Transcribe each entry below exactly. Pictures do not go in the copy.
::::::
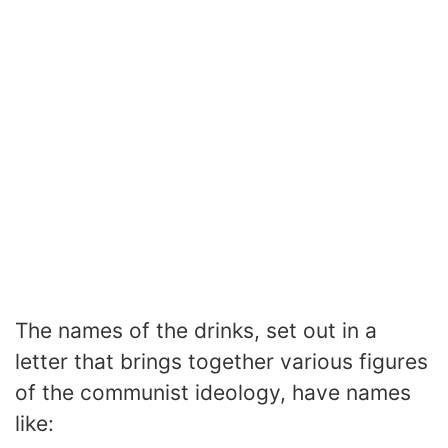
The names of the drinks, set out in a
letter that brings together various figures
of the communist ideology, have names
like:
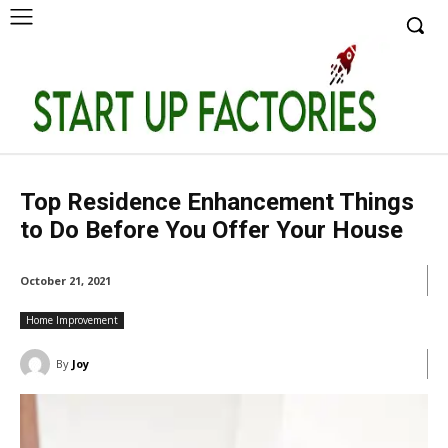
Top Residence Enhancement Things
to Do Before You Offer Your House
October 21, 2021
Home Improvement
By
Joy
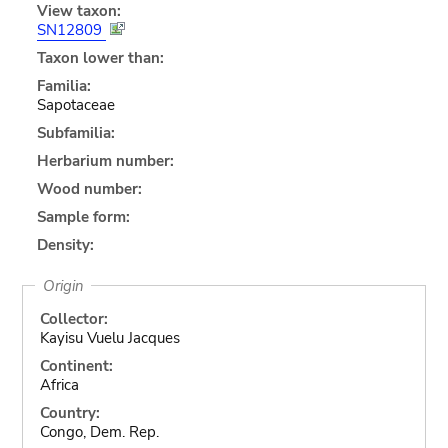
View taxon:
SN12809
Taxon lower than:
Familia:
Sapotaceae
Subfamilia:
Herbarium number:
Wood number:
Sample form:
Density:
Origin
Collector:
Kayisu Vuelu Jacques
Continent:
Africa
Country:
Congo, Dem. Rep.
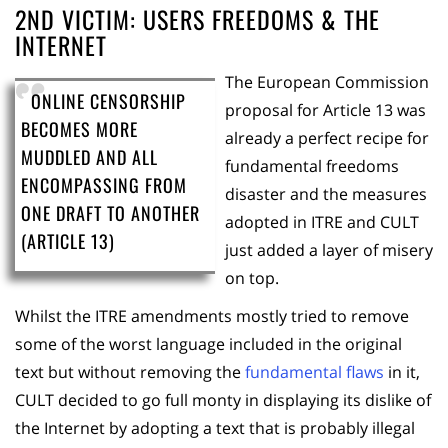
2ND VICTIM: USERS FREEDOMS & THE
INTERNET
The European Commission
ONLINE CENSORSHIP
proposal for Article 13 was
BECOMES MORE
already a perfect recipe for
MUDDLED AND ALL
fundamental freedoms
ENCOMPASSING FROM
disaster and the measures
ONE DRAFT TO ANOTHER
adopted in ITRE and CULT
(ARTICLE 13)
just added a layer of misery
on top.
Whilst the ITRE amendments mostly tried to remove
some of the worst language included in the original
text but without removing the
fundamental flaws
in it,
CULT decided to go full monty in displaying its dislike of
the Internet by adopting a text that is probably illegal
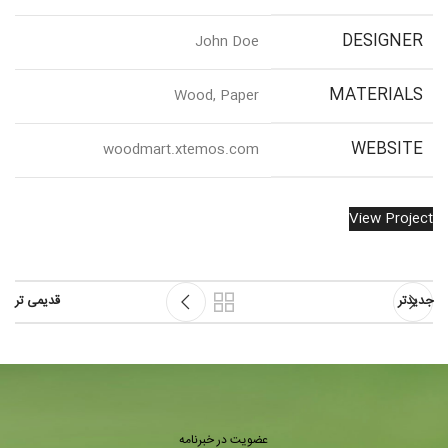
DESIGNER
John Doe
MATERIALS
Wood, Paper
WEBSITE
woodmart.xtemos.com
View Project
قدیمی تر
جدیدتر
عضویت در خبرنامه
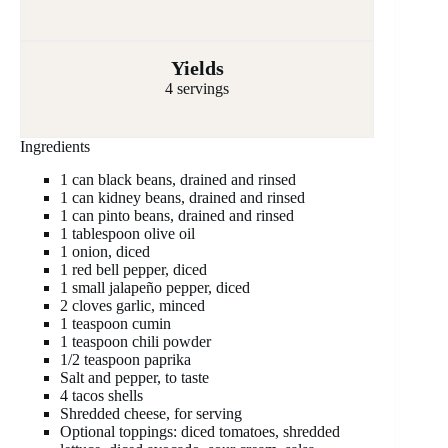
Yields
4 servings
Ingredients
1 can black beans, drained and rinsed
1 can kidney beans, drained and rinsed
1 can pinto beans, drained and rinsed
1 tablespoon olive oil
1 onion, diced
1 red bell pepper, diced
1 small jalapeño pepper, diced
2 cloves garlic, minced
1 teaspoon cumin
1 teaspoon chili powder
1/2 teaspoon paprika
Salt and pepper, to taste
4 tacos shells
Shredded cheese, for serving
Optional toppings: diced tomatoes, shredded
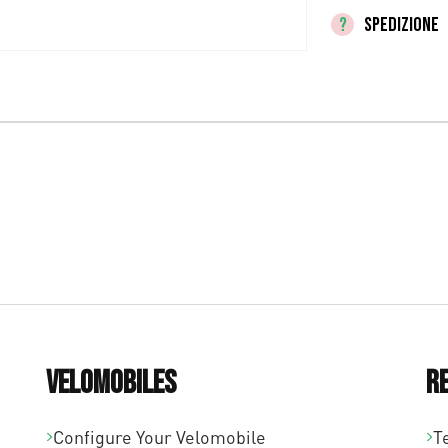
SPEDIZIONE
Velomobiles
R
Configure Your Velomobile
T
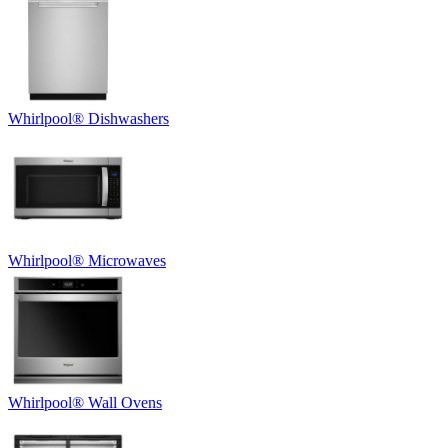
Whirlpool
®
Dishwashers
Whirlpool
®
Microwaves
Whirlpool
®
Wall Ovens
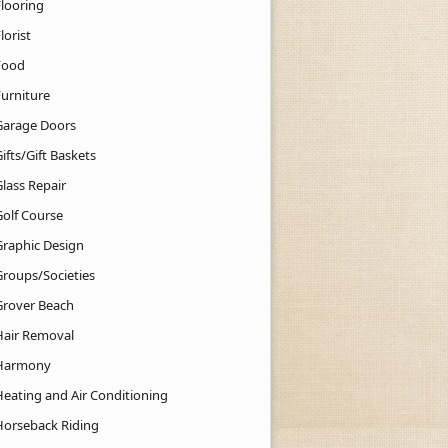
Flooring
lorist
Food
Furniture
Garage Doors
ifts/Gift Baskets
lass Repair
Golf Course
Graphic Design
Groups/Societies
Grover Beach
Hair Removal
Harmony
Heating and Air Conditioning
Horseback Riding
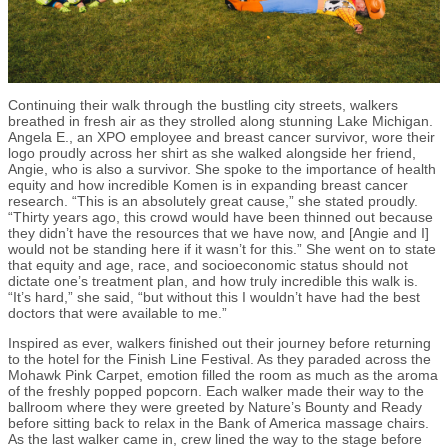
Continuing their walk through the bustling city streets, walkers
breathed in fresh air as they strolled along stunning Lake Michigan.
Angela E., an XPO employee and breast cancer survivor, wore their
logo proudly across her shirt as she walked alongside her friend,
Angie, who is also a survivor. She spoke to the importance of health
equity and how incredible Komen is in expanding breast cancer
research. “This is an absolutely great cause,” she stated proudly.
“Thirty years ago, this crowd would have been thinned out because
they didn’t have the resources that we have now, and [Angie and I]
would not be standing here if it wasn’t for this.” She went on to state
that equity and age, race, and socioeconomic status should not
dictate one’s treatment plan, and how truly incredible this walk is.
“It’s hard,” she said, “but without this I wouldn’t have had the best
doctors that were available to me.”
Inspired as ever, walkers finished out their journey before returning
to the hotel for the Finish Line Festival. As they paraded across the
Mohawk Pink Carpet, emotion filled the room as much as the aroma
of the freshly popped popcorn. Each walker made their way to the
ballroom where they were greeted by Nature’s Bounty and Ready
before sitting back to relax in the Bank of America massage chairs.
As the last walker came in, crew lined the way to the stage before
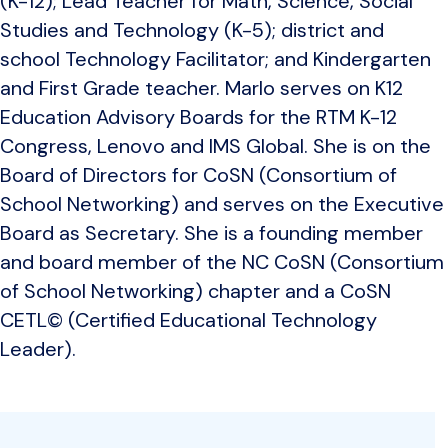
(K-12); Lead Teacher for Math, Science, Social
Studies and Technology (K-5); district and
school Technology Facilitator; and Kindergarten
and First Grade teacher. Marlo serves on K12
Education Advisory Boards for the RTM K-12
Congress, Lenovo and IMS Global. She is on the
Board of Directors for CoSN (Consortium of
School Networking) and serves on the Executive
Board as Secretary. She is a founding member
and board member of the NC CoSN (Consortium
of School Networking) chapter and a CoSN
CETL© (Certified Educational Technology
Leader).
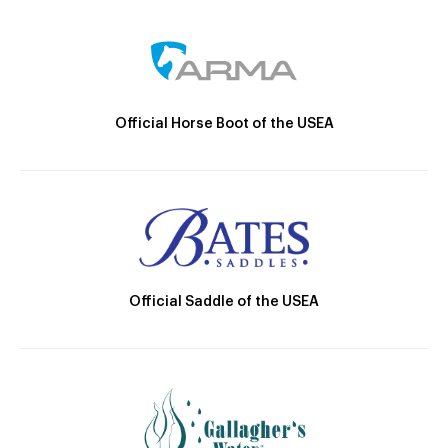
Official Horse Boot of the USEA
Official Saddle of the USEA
::::::
### [Task output]
The names of the drinks, set out in a
letter that brings together various figures
of the communist ideology, have names
like:
Top Residence Enhancement Things
to Do Before You Offer Your House
October 21, 2021
Home Improvement
By
Joy
View taxon:
SN12809
Taxon lower than:
Familia:
Sapotaceae
Subfamilia:
Herbarium number:
Wood number:
Sample form:
Density:
Origin
Collector:
Kayisu Vuelu Jacques
Continent:
Africa
Country:
Congo, Dem. Rep.
2ND VICTIM: USERS FREEDOMS & THE
INTERNET
The European Commission
ONLINE CENSORSHIP
proposal for Article 13 was
BECOMES MORE
already a perfect recipe for
MUDDLED AND ALL
fundamental freedoms
ENCOMPASSING FROM
disaster and the measures
ONE DRAFT TO ANOTHER
adopted in ITRE and CULT
(ARTICLE 13)
just added a layer of misery
on top.
Whilst the ITRE amendments mostly tried to remove
some of the worst language included in the original
text but without removing the
fundamental flaws
in it,
CULT decided to go full monty in displaying its dislike of
the Internet by adopting a text that is probably illegal
DESIGNER
John Doe
MATERIALS
Wood, Paper
WEBSITE
woodmart.xtemos.com
View Project
قدیمی تر
جدیدتر
عضویت در خبرنامه
Yields
4 servings
Ingredients
1 can black beans, drained and rinsed
1 can kidney beans, drained and rinsed
1 can pinto beans, drained and rinsed
1 tablespoon olive oil
1 onion, diced
1 red bell pepper, diced
1 small jalapeño pepper, diced
2 cloves garlic, minced
1 teaspoon cumin
1 teaspoon chili powder
1/2 teaspoon paprika
Salt and pepper, to taste
4 tacos shells
Shredded cheese, for serving
Optional toppings: diced tomatoes, shredded
SPEDIZIONE
Velomobiles
R
Configure Your Velomobile
T
Whirlpool
®
Dishwashers
Whirlpool
®
Microwaves
Whirlpool
®
Wall Ovens
Flooring
lorist
Food
Furniture
Garage Doors
ifts/Gift Baskets
lass Repair
Golf Course
Graphic Design
Groups/Societies
Grover Beach
Hair Removal
Harmony
Heating and Air Conditioning
Horseback Riding
Continuing their walk through the bustling city streets, walkers
breathed in fresh air as they strolled along stunning Lake Michigan.
Angela E., an XPO employee and breast cancer survivor, wore their
logo proudly across her shirt as she walked alongside her friend,
Angie, who is also a survivor. She spoke to the importance of health
equity and how incredible Komen is in expanding breast cancer
research. “This is an absolutely great cause,” she stated proudly.
“Thirty years ago, this crowd would have been thinned out because
they didn’t have the resources that we have now, and [Angie and I]
would not be standing here if it wasn’t for this.” She went on to state
that equity and age, race, and socioeconomic status should not
dictate one’s treatment plan, and how truly incredible this walk is.
“It’s hard,” she said, “but without this I wouldn’t have had the best
doctors that were available to me.”
Inspired as ever, walkers finished out their journey before returning
to the hotel for the Finish Line Festival. As they paraded across the
Mohawk Pink Carpet, emotion filled the room as much as the aroma
of the freshly popped popcorn. Each walker made their way to the
ballroom where they were greeted by Nature’s Bounty and Ready
before sitting back to relax in the Bank of America massage chairs.
As the last walker came in, crew lined the way to the stage before
(K-12); Lead Teacher for Math, Science, Social
Studies and Technology (K-5); district and
school Technology Facilitator; and Kindergarten
and First Grade teacher. Marlo serves on K12
Education Advisory Boards for the RTM K-12
Congress, Lenovo and IMS Global. She is on the
Board of Directors for CoSN (Consortium of
School Networking) and serves on the Executive
Board as Secretary. She is a founding member
and board member of the NC CoSN (Consortium
of School Networking) chapter and a CoSN
CETL© (Certified Educational Technology
Leader).
Official Horse Boot of the USEA
Official Saddle of the USEA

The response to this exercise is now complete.